Conservation & Toxicity
All members of Kalanchoe should be treated as toxic to humans and pets if ingested. The genus contains bufadienolide cardiac glycosides; symptoms of poisoning include nausea, vomiting, diarrhoea, and abnormal heart rhythms, and the sap can also provoke contact dermatitis. From a conservation-of-place perspective, the same traits that make the genus an easy houseplant — drought tolerance, vivipary, and rapid vegetative reproduction — have allowed several species to escape cultivation into tropical and subtropical regions where they were never native.
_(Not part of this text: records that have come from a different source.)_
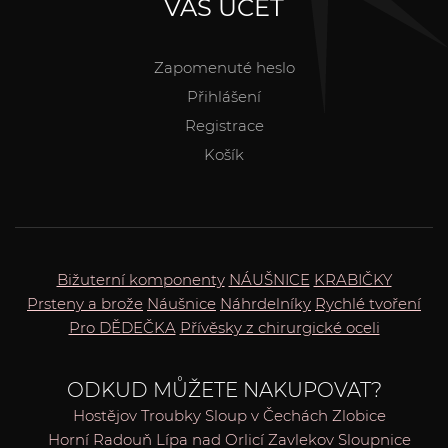
VÁŠ ÚČET
Zapomenuté heslo
Přihlášení
Registrace
Košík
Bižuterní komponenty
NÁUŠNICE
KRABIČKY
Prsteny a brože
Náušnice
Náhrdelníky
Rychlé tvoření
Pro DĚDEČKA
Přívěsky z chirurgické oceli
ODKUD MŮŽETE NAKUPOVAT?
Hostějov
Troubky
Sloup v Čechách
Zlobice
Horní Radouň
Lípa nad Orlicí
Zavlekov
Sloupnice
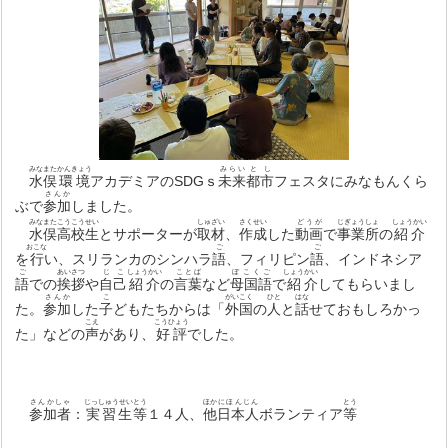
みなまた
かんきょう
みらい
とし
水俣
環境
アカデミアのSDGｓ
未来
都市
フェスタにみなもんくら
さんか
ぶで
参加
しました。
みなまた
こうこうせい
しゅざい
さくせい
どうが
じぎょうしょ
しょうかい
水俣
高校生
とサポーターが
取材
、
作成
した
動画
で
事業所
の
紹介
おこな
ご
ご
を
行
い、スリランカのシンハラ
語
、フィリピン
語
、インドネシア
ご
あいさつ
じこ
しょうかい
ことば
ぼこくご
しょう
かい
語
での
挨拶
や
自己
紹介
の
言葉
など
母国語
で
紹
介
してもらいまし
さんか
こ
がいこく
ひと
はな
た。
参加
した
子
どもたちからは「
外国
の
人
と
話
せておもしろかっ
こえ
こうひょう
た」などの
声
があり、
好評
でした。
さんかしゃ
じっしゅうせい
とう
ほか
にほんじん
とう
参加者
：
実習生
等
１４人、
他
日本人
ボランティア
等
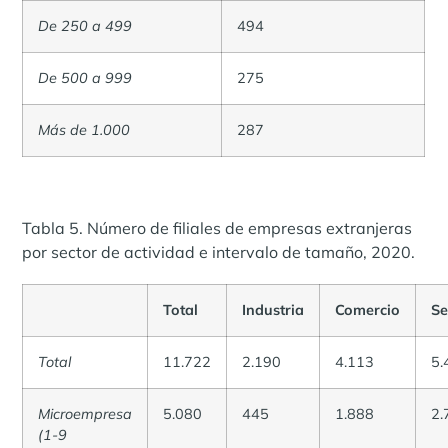
De 250 a 499
494
De 500 a 999
275
Más de 1.000
287
Tabla 5. Número de filiales de empresas extranjeras
por sector de actividad e intervalo de tamaño, 2020.
Total
Industria
Comercio
Se
Total
11.722
2.190
4.113
5.
Microempresa
5.080
445
1.888
2.
(1-9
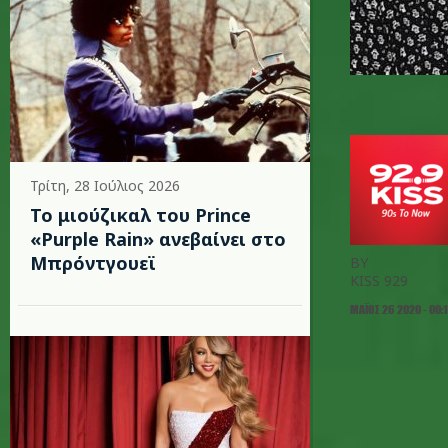
Τρίτη, 28 Ιούλιος 2026
Το μιούζικαλ του Prince
«Purple Rain» ανεβαίνει στο
Μπρόντγουεϊ
BY
KISS 929
ΜΆΙΟΣ 26 2020 - 00:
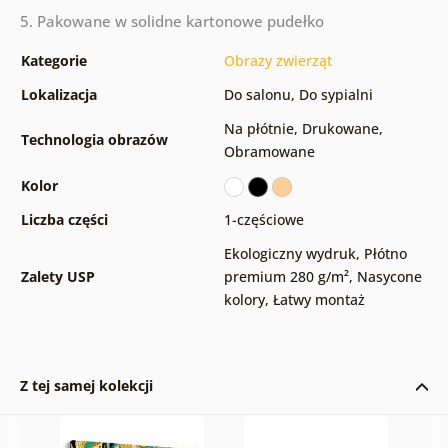
5. Pakowane w solidne kartonowe pudełko
Kategorie
Obrazy zwierząt
Lokalizacja
Do salonu
,
Do sypialni
Na płótnie
,
Drukowane
,
Technologia obrazów
Obramowane
Kolor
Liczba części
1-częściowe
Ekologiczny wydruk
,
Płótno
Zalety USP
premium 280 g/m²
,
Nasycone
kolory
,
Łatwy montaż
Z tej samej kolekcji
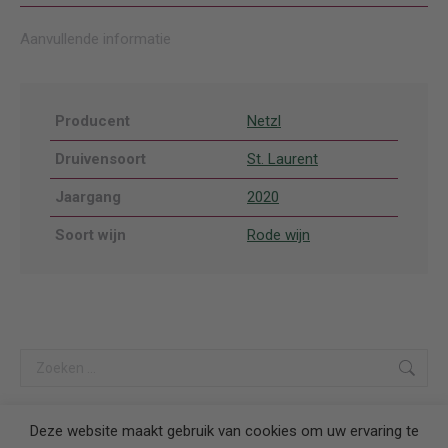
Aanvullende informatie
Producent
Netzl
Druivensoort
St. Laurent
Jaargang
2020
Soort wijn
Rode wijn
Search:
Deze website maakt gebruik van cookies om uw ervaring te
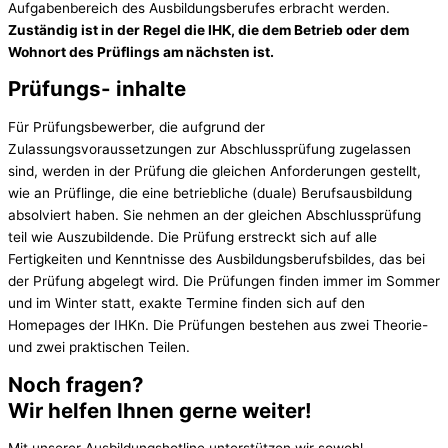
Aufgabenbereich des Ausbildungsberufes erbracht werden.
Zuständig ist in der Regel die IHK, die dem Betrieb oder dem
Wohnort des Prüflings am nächsten ist.
Prüfungs- inhalte
Für Prüfungsbewerber, die aufgrund der
Zulassungsvoraussetzungen zur Abschlussprüfung zugelassen
sind, werden in der Prüfung die gleichen Anforderungen gestellt,
wie an Prüflinge, die eine betriebliche (duale) Berufsausbildung
absolviert haben. Sie nehmen an der gleichen Abschlussprüfung
teil wie Auszubildende. Die Prüfung erstreckt sich auf alle
Fertigkeiten und Kenntnisse des Ausbildungsberufsbildes, das bei
der Prüfung abgelegt wird. Die Prüfungen finden immer im Sommer
und im Winter statt, exakte Termine finden sich auf den
Homepages der IHKn. Die Prüfungen bestehen aus zwei Theorie-
und zwei praktischen Teilen.
Noch fragen?
Wir helfen Ihnen gerne weiter!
Cultural & Traditional Uses
Beyond their ornamental role, kalanchoes have a long history in traditional medicine, where extracts have been applied to infections, rheumatism, and inflammation. Modern phytochemistry has confirmed that the genus is rich in bufadienolide compounds, which have documented sedative and cardiac effects — the same chemistry that makes the plants medicinally interesting also explains their toxicity. The genus has one further cultural distinction: Kalanchoe was one of the first plants ever sent into space, carried aboard the Soviet Salyut 6 station in 1979.
Taxonomy
Kalanchoe Adans. (Familles des plantes 2: 248, 1763) is an accepted genus in the family Crassulaceae. GBIF's taxonomic backbone records 264 descendant taxa under the genus (a count that includes accepted species, infraspecific names, and synonyms), while Wikipedia summarizes the genus as comprising roughly 125 species and NC State Extension cites 174 — the discrepancy reflects the long-running taxonomic shuffle between Kalanchoe sensu stricto and the segregate Bryophyllum, which is now generally treated as a subgenus alongside subgenus Kitchingia.